REQUIRED WORK:
Look through the records below, and copy out every line that holds the string "agence".

[Stored dataset items]
%%
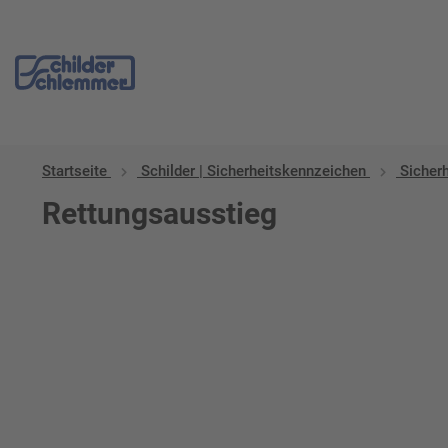
Startseite
Schilder | Sicherheitskennzeichen
Sicher
Rettungsausstieg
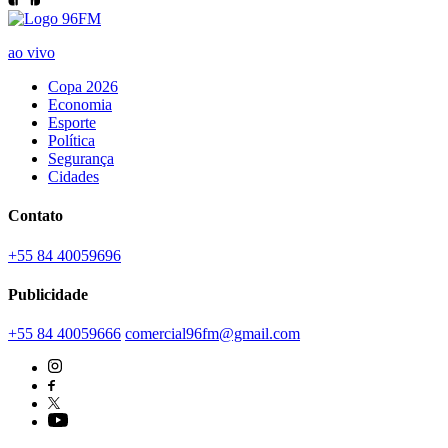
ao vivo
Copa 2026
Economia
Esporte
Política
Segurança
Cidades
Contato
+55 84 40059696
Publicidade
+55 84 40059666
comercial96fm@gmail.com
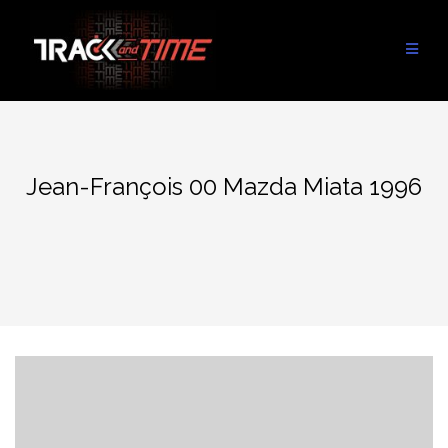
Aller
au
contenu
Jean-François 00 Mazda Miata 1996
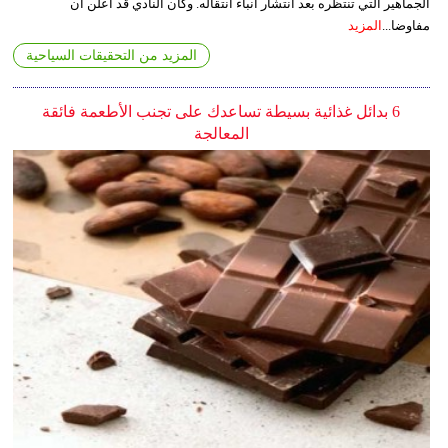
الجماهير التي تنتظره بعد انتشار أنباء انتقاله. وكان النادي قد أعلن أن
مفاوضا...
المزيد
المزيد من التحقيقات السياحية
6 بدائل غذائية بسيطة تساعدك على تجنب الأطعمة فائقة
المعالجة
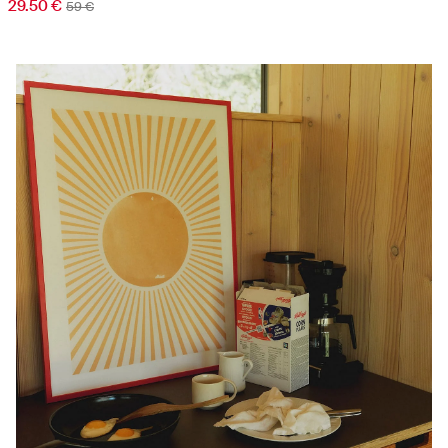
29.50 €
59 €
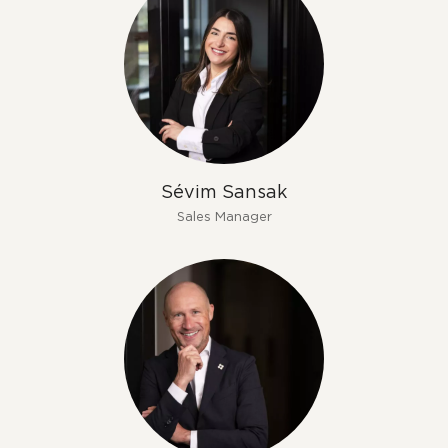
Sévim Sansak
Sales Manager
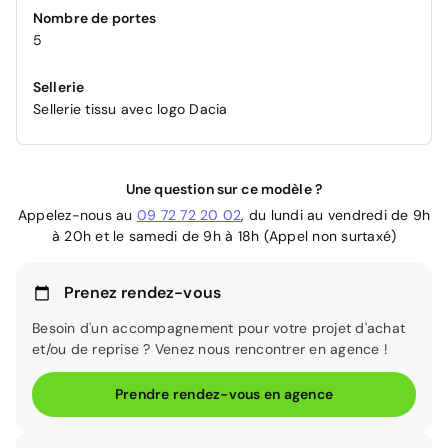
Nombre de portes
5
Sellerie
Sellerie tissu avec logo Dacia
Une question sur ce modèle ?
Appelez-nous au
09 72 72 20 02
, du lundi au vendredi de 9h
à 20h et le samedi de 9h à 18h (Appel non surtaxé)
Prenez rendez-vous
Besoin d'un accompagnement pour votre projet d'achat
et/ou de reprise ? Venez nous rencontrer en agence !
Prendre rendez-vous en agence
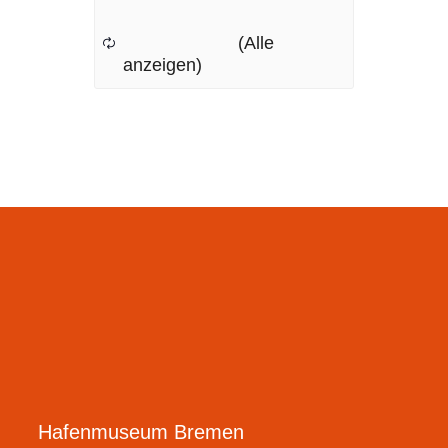
Hafenmuseum Bremen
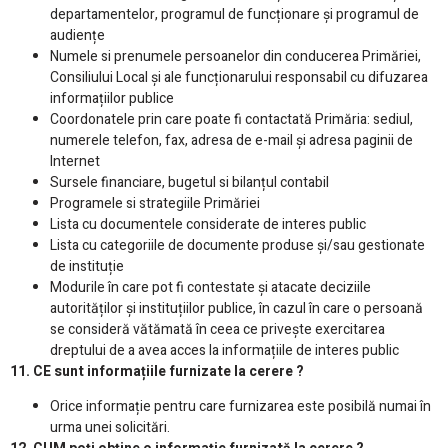
departamentelor, programul de funcționare și programul de
audiențe
Numele si prenumele persoanelor din conducerea Primăriei,
Consiliului Local și ale funcționarului responsabil cu difuzarea
informațiilor publice
Coordonatele prin care poate fi contactată Primăria: sediul,
numerele telefon, fax, adresa de e-mail și adresa paginii de
Internet
Sursele financiare, bugetul si bilanțul contabil
Programele si strategiile Primăriei
Lista cu documentele considerate de interes public
Lista cu categoriile de documente produse și/sau gestionate
de instituție
Modurile în care pot fi contestate și atacate deciziile
autorităților și instituțiilor publice, în cazul în care o persoană
se consideră vătămată în ceea ce privește exercitarea
dreptului de a avea acces la informațiile de interes public
11. CE sunt informațiile furnizate la cerere ?
Orice informație pentru care furnizarea este posibilă numai în
urma unei solicitări.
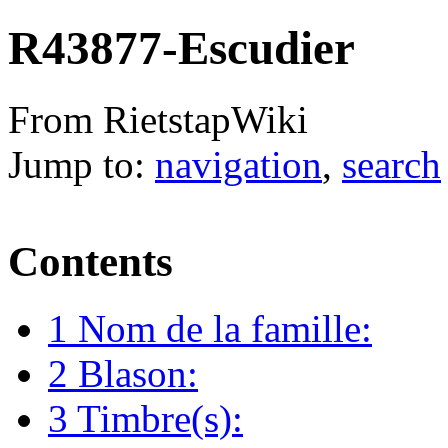
R43877-Escudier
From RietstapWiki
Jump to:
navigation
,
search
Contents
1
Nom de la famille:
2
Blason:
3
Timbre(s):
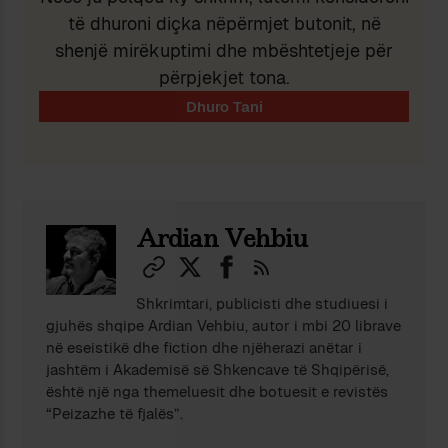
të dhuroni diçka nëpërmjet butonit, në
shenjë mirëkuptimi dhe mbështetjeje për
përpjekjet tona.
Ardian Vehbiu
Shkrimtari, publicisti dhe studiuesi i
gjuhës shqipe Ardian Vehbiu, autor i mbi 20 librave
në eseistikë dhe fiction dhe njëherazi anëtar i
jashtëm i Akademisë së Shkencave të Shqipërisë,
është një nga themeluesit dhe botuesit e revistës
“Peizazhe të fjalës”.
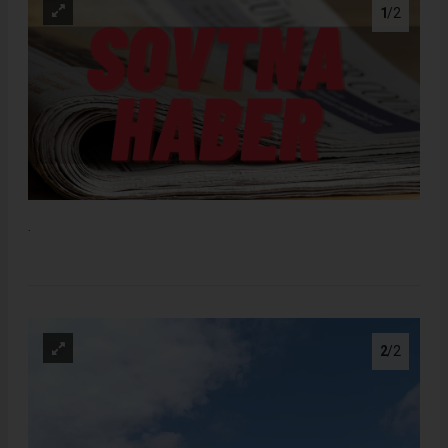
1
/2
.
2
/2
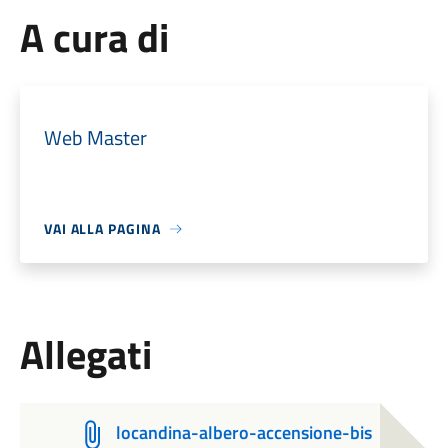
A cura di
Web Master
VAI ALLA PAGINA
Allegati
locandina-albero-accensione-bis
%%
ANSWER BOX:
et/ou de reprise ? Venez nous rencontrer en agence !
Prendre rendez-vous en agence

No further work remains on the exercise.